Ohio
Gov. John Kasich, the closest we get to a moderate in the 2016 presidential
race, again showed that he’s a different breed of Republican compared to the
rest of the GOP field in response to the shocking decision on Monday not to
indict a Cleveland police officer who shot and killed a child playing with a
toy gun.
"You need to be heard," Kasich said to those back home in Ohio
outraged by the decision in the Tamir Rice case. After a campaign event on
Tuesday in New Hampshire the governor said, "In America, we’re a place
that was born in the area of protesting. Protesting is an American way of
life."
But
Kasich, according to The Washington Post, urged people upset by the decision to
demonstrate peacefully. "We just want to make sure that the protests don’t
slip into something that sets everybody back. Because in the community of
Cleveland, we have had great gains made, economically, not for everybody, but
for a lot of people. It’s not by chance that the Republican convention is going
to Cleveland. Why is it going there? Because when (party leaders) went to
Cleveland, they could not believe the turnaround and they couldn’t believe the
progress. So we don’t want to go backwards."

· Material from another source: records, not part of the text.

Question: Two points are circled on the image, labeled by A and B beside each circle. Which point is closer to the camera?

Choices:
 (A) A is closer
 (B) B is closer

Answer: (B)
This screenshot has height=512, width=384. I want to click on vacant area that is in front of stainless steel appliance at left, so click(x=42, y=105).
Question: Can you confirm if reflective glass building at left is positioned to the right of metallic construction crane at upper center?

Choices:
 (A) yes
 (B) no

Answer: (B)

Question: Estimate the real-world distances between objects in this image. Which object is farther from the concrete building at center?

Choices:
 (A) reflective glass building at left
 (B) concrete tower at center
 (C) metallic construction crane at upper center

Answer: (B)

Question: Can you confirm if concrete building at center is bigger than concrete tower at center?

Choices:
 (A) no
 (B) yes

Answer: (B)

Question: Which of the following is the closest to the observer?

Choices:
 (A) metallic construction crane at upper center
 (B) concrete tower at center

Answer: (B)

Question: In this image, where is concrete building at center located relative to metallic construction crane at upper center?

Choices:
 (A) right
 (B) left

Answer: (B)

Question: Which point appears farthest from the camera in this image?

As part of the state's response, Kasich said officials are
preparing to review police dispatching protocol to find ways to improve
communication between dispatchers and officers in the field.
"We
can raise the standards of dispatchers. We can bring higher-quality standards
or understand their problems," he said, adding that studies have proposed
establishing national standards for communication between officers and
dispatchers back at police stations.
The Post’s
Ed O’Keefe reports that the governor again declined to comment on the grand
jury's decision not to
indict Officer Timothy Loehmann, who opened fire on Rice, after a
year-long investigation into a police shooting that was one of several to spark
national protests.
But
Kasich has no problem with the Justice Department's decision to continue
investigating allegations of misconduct across the Cleveland police force.